Ce constat rejoint une question voisine mais distincte, celle de la dette d'extinction : une population peut sembler stable en nombre tout en portant, dans sa structure génétique, un passif qui ne se révélera que plus tard, face au prochain stress environnemental. Le lien entre petite taille de population, dérive génétique et risque d'extinction est aussi au cœur de la notion de métapopulation, où des sous-populations isolées peuvent chacune subir leur propre goulot local.
Un mécanisme démographique voisin mérite d'être distingué au passage : l'effet Allee décrit une chute de la survie ou de la reproduction en dessous d'une densité critique. Il n'est pas de même nature que la dérive génétique, mais les deux peuvent se combiner dans une population qui a déjà traversé un goulot d'étranglement, ce qui fragilise doublement les petites populations résiduelles.
Reste une piste que je n'ai pas explorée ici, faute de données suffisamment chiffrées à ma disposition : les mécanismes précis de spéciation qui peuvent, dans certains cas, découler d'un effet fondateur prolongé sur plusieurs générations isolées.
Foire aux questions#
Quelle est la différence entre dérive génétique et sélection naturelle ?#
La dérive génétique est un changement aléatoire de fréquence allélique, sans direction adaptative : elle ne produit pas d'adaptations, selon Understanding Evolution (UC Berkeley). La sélection naturelle, elle, trie les individus selon leur aptitude à survivre et se reproduire. Une variante génétique peut devenir dominante par dérive sans être avantageuse.
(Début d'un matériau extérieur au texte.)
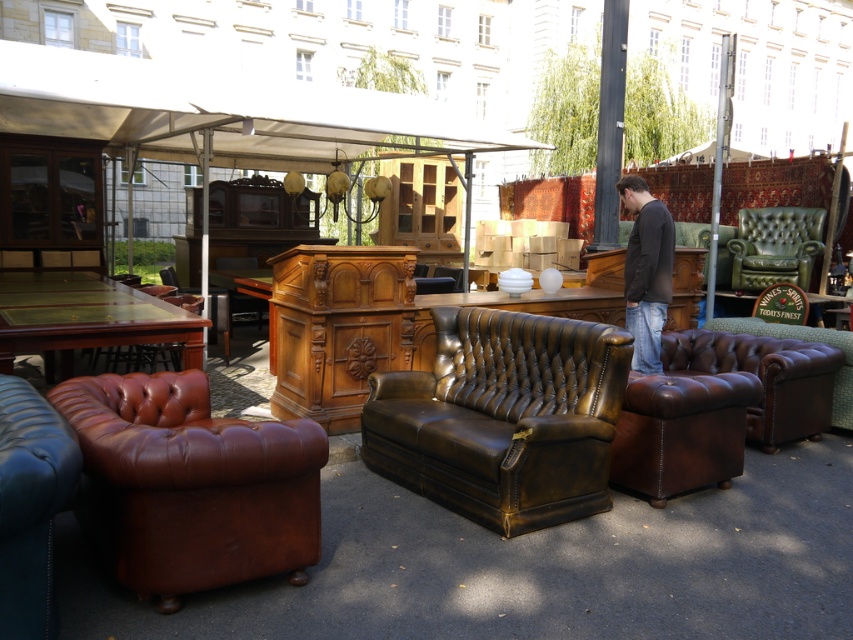 You are a customer at the outdoor market and want to place the matte blue leather couch at lower left and the green fabric couch at right in your living room. Your living room has a space of 5 meters between the two walls. Will the two couches fit side by side in this space?

The distance between the matte blue leather couch at lower left and green fabric couch at right is 5.84 meters. Since the available space in your living room is 5 meters, the couches will not fit side by side as they require more space than available.

You are a customer standing at the entrance of the flea market. You see the matte blue leather couch at lower left. Can you comfortably walk up to it without needing to step over any obstacles?

The distance between the matte blue leather couch at lower left and the viewer is 2.15 meters, so yes, you can comfortably walk up to it without needing to step over any obstacles as there is enough space.

Looking at this image, you are standing in the flea market and want to take a photo that includes both the vintage leather sofa and the antique armchair. The sofa is located at point [15,346] and the armchair is at point [846,342]. Which object is closer to you so you can adjust your camera angle accordingly?

The sofa at point [15,346] is closer to you than the armchair at point [846,342], so adjust your camera angle to ensure both are in frame. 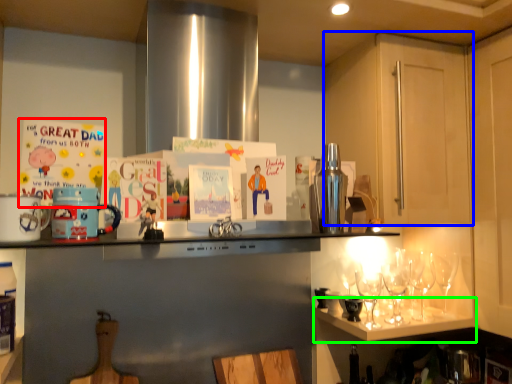 Question: Estimate the real-world distances between objects in this image. Which object is farther from postcard (highlighted by a red box), cabinetry (highlighted by a blue box) or shelf (highlighted by a green box)?

Choices:
 (A) cabinetry
 (B) shelf

Answer: (B) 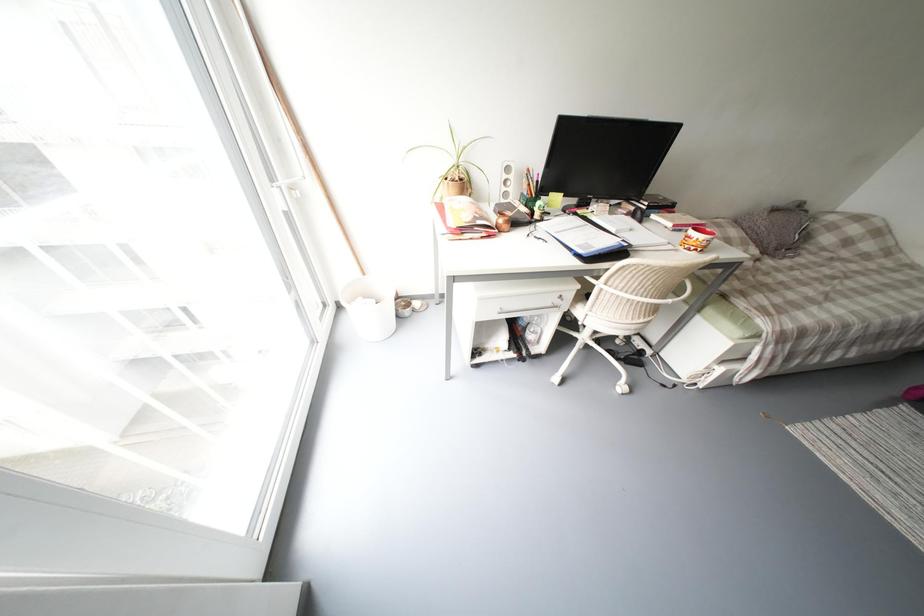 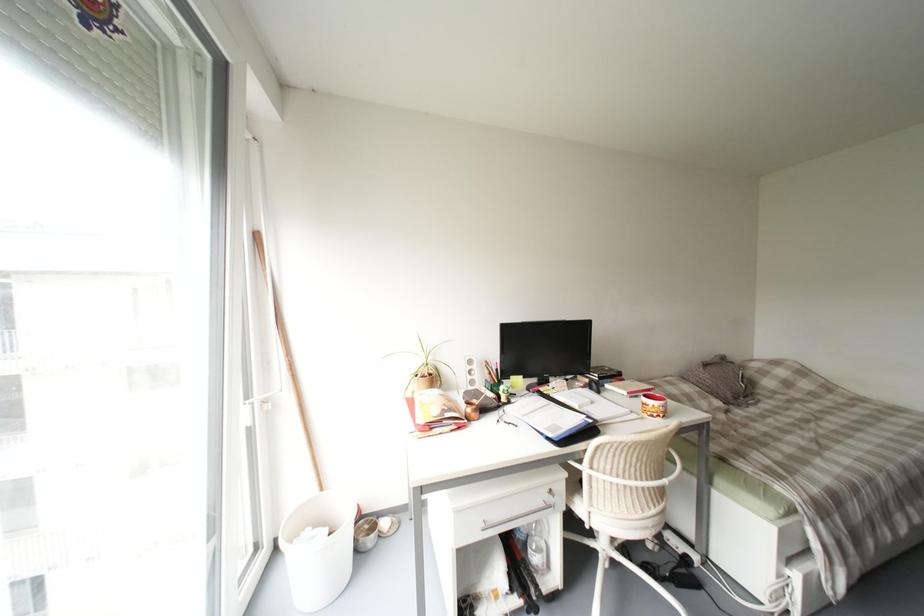 Question: The images are taken continuously from a first-person perspective. In which direction is your viewpoint rotating?

Choices:
 (A) Left
 (B) Right
 (C) Up
 (D) Down

Answer: (C) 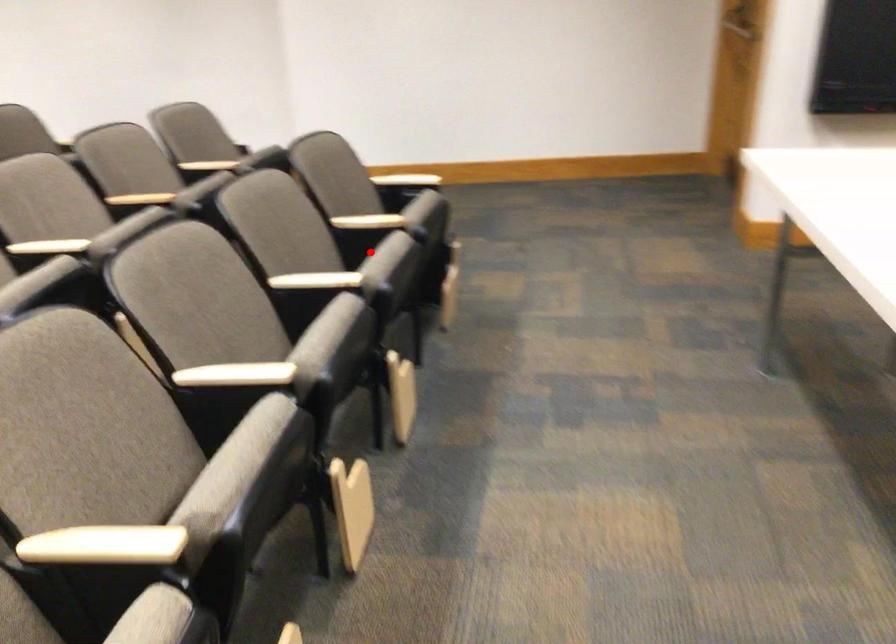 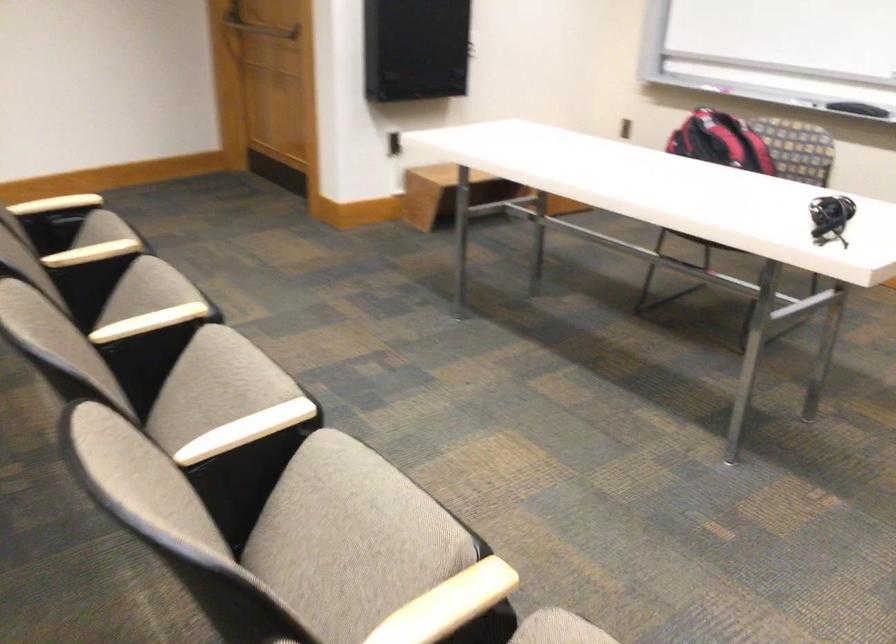 Question: I am providing you with two images of the same scene from different viewpoints. In image1, a red point is highlighted. Considering the same 3D point in image2, which of the following is correct?

Choices:
 (A) It is closer
 (B) It is farther

Answer: (A) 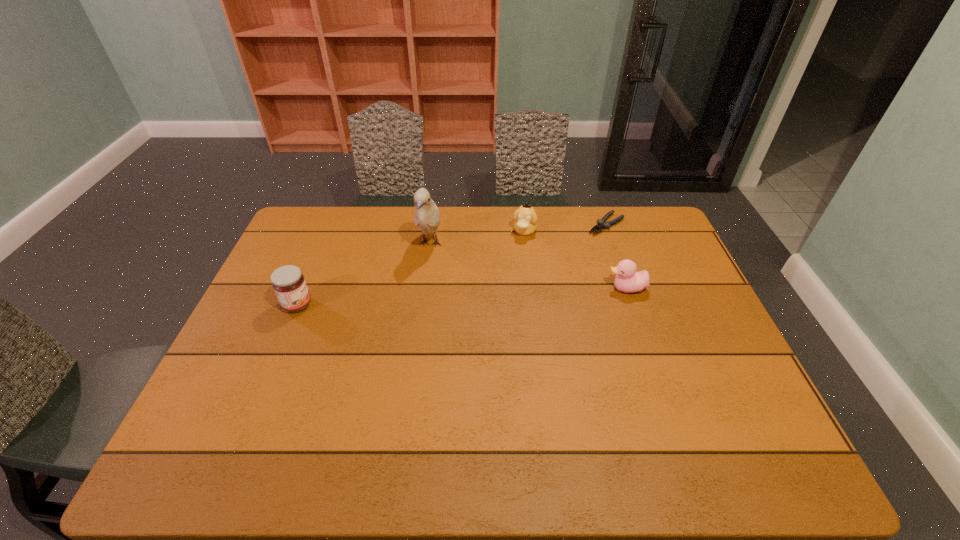 In the image, there is a desktop. Where is `free space at the left edge`? This screenshot has width=960, height=540. free space at the left edge is located at coordinates (241, 340).

You are a GUI agent. You are given a task and a screenshot of the screen. Output one action in this format:
    pyautogui.click(x=<x>, y=<y>)
    Task: Click on the vacant space at the right edge of the desktop
    
    Given the screenshot: What is the action you would take?
    pyautogui.click(x=651, y=256)

You are a GUI agent. You are given a task and a screenshot of the screen. Output one action in this format:
    pyautogui.click(x=<x>, y=<y>)
    Task: Click on the free region at the far left corner
    The height and width of the screenshot is (540, 960).
    Given the screenshot: What is the action you would take?
    pyautogui.click(x=333, y=206)

Find the location of a particular element. The image size is (960, 540). vacant space in between the shorter duckling and the pliers is located at coordinates (616, 256).

Locate an element on the screen. This screenshot has width=960, height=540. free space between the shortest object and the left duckling is located at coordinates (565, 228).

Where is `vacant area that lies between the tallest object and the leftmost object`? vacant area that lies between the tallest object and the leftmost object is located at coordinates (364, 274).

At what (x,y) coordinates should I click in order to perform the action: click on free space between the farther duckling and the pliers. Please return your answer as a coordinate pair (x, y). The image size is (960, 540). Looking at the image, I should click on (565, 228).

The width and height of the screenshot is (960, 540). In order to click on vacant space that's between the fourth object from right to left and the shorter duckling in this screenshot , I will do `click(528, 266)`.

Identify the location of vacant space that's between the shortest object and the farther duckling. This screenshot has width=960, height=540. (565, 228).

The image size is (960, 540). What are the coordinates of `free area in between the shorter duckling and the leftmost object` in the screenshot? It's located at 462,296.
Un goulot d'étranglement et un effet fondateur, est-ce la même chose ?#
Non. Un goulot d'étranglement réduit sévèrement une population existante sur au moins une génération, avant une nouvelle expansion. Un effet fondateur se produit quand un sous-groupe s'isole du groupe principal et fonde une nouvelle population, par exemple après une colonisation insulaire. Les deux mécanismes sont distincts, mais peuvent se succéder.
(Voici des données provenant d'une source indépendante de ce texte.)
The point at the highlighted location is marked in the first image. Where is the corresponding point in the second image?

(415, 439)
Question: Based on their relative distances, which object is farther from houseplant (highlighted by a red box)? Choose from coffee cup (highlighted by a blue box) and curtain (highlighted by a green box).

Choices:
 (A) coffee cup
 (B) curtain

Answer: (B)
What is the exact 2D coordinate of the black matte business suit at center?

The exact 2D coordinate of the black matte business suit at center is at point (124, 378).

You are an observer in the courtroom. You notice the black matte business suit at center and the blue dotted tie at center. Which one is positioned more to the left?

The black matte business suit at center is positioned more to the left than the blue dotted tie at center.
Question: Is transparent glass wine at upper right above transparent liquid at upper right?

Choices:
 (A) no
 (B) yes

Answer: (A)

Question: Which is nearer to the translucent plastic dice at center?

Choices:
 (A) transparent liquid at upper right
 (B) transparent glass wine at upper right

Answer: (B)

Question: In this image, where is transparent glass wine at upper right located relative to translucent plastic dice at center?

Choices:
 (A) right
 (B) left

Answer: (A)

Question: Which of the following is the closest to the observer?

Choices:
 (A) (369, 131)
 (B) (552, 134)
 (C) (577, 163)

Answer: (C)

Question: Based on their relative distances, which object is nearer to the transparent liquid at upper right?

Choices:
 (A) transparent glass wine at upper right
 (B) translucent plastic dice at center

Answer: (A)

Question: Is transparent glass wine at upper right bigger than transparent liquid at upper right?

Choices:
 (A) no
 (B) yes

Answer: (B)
Pourquoi la population de guépards a-t-elle un polymorphisme génétique aussi faible ?#
Selon O'Brien et ses coauteurs (1987), l'espèce a traversé deux goulots d'étranglement : un ancien, il y a environ 10 000 ans, et un plus récent, en moins d'un siècle, dans les populations d'Afrique du Sud. Sur les loci testés par cette étude, un seul polymorphisme allélique a été détecté, avec un allèle rare à moins de 1 %.
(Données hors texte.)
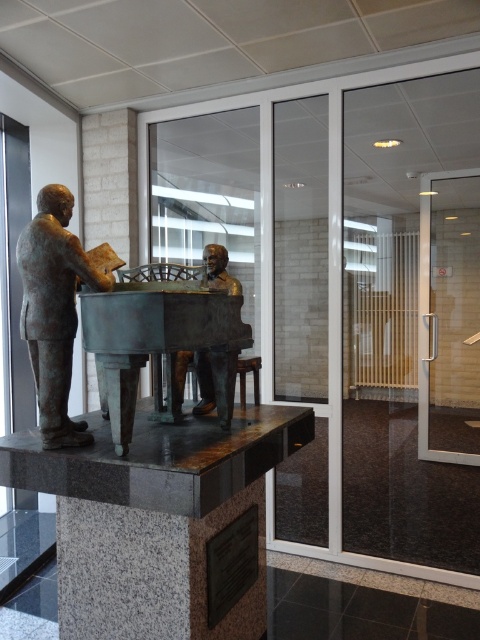 Question: Estimate the real-world distances between objects in this image. Which object is closer to the bronze polished piano at center?

Choices:
 (A) bronze bust at center
 (B) bronze statue at left

Answer: (B)

Question: Which of the following is the closest to the observer?

Choices:
 (A) bronze bust at center
 (B) bronze statue at left

Answer: (B)

Question: Can you confirm if bronze statue at left is positioned above bronze bust at center?

Choices:
 (A) yes
 (B) no

Answer: (A)

Question: Where is bronze statue at left located in relation to bronze bust at center in the image?

Choices:
 (A) above
 (B) below

Answer: (A)

Question: Which object appears closest to the camera in this image?

Choices:
 (A) bronze bust at center
 (B) bronze polished piano at center

Answer: (B)

Question: Observing the image, what is the correct spatial positioning of bronze statue at left in reference to bronze bust at center?

Choices:
 (A) above
 (B) below

Answer: (A) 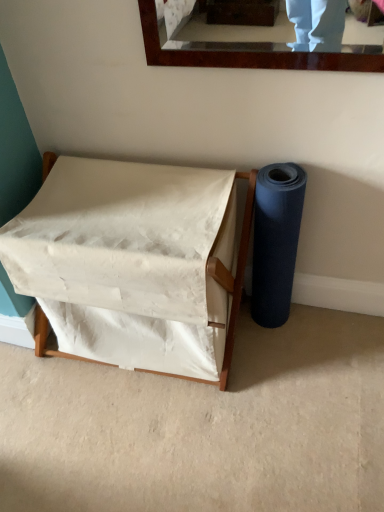 Question: Can you confirm if white fabric hamper at center is taller than blue rubber mat at right?

Choices:
 (A) yes
 (B) no

Answer: (B)

Question: From the image's perspective, is white fabric hamper at center under blue rubber mat at right?

Choices:
 (A) no
 (B) yes

Answer: (B)

Question: Does white fabric hamper at center lie in front of blue rubber mat at right?

Choices:
 (A) yes
 (B) no

Answer: (A)

Question: Does white fabric hamper at center turn towards blue rubber mat at right?

Choices:
 (A) yes
 (B) no

Answer: (B)

Question: From a real-world perspective, is white fabric hamper at center on top of blue rubber mat at right?

Choices:
 (A) no
 (B) yes

Answer: (A)

Question: Is white fabric hamper at center directly adjacent to blue rubber mat at right?

Choices:
 (A) yes
 (B) no

Answer: (B)

Question: From the image's perspective, is blue rubber mat at right under white fabric hamper at center?

Choices:
 (A) no
 (B) yes

Answer: (A)

Question: Is blue rubber mat at right positioned behind white fabric hamper at center?

Choices:
 (A) yes
 (B) no

Answer: (A)

Question: Is blue rubber mat at right facing towards white fabric hamper at center?

Choices:
 (A) no
 (B) yes

Answer: (A)

Question: From the image's perspective, is blue rubber mat at right above white fabric hamper at center?

Choices:
 (A) yes
 (B) no

Answer: (A)

Question: Does blue rubber mat at right touch white fabric hamper at center?

Choices:
 (A) no
 (B) yes

Answer: (A)

Question: Is white fabric hamper at center at the back of blue rubber mat at right?

Choices:
 (A) yes
 (B) no

Answer: (B)

Question: Looking at their shapes, would you say white fabric hamper at center is wider or thinner than blue rubber mat at right?

Choices:
 (A) wide
 (B) thin

Answer: (A) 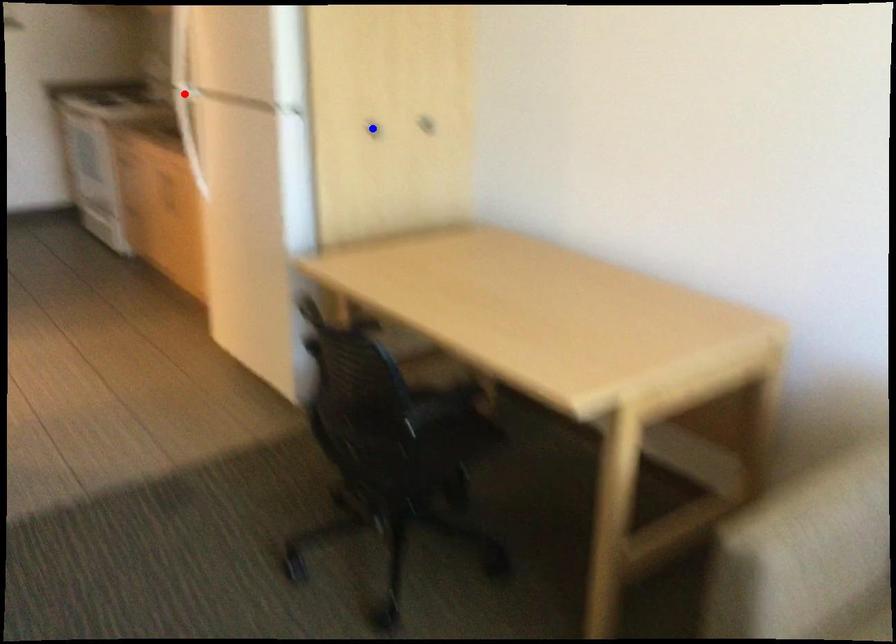 Question: In the image, two points are highlighted. Which point is nearer to the camera? Reply with the corresponding letter.

Choices:
 (A) blue point
 (B) red point

Answer: (A)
Qu'est-ce que la "règle des 50/500" en conservation ?#
C'est un repère qui fixe deux seuils de taille efficace de population (Ne) : 50 individus pour éviter la dépression de consanguinité à court terme, et 500 individus pour préserver la diversité génétique à plus long terme. La taille efficace n'est pas le nombre brut d'individus comptés sur le terrain, elle est presque toujours inférieure.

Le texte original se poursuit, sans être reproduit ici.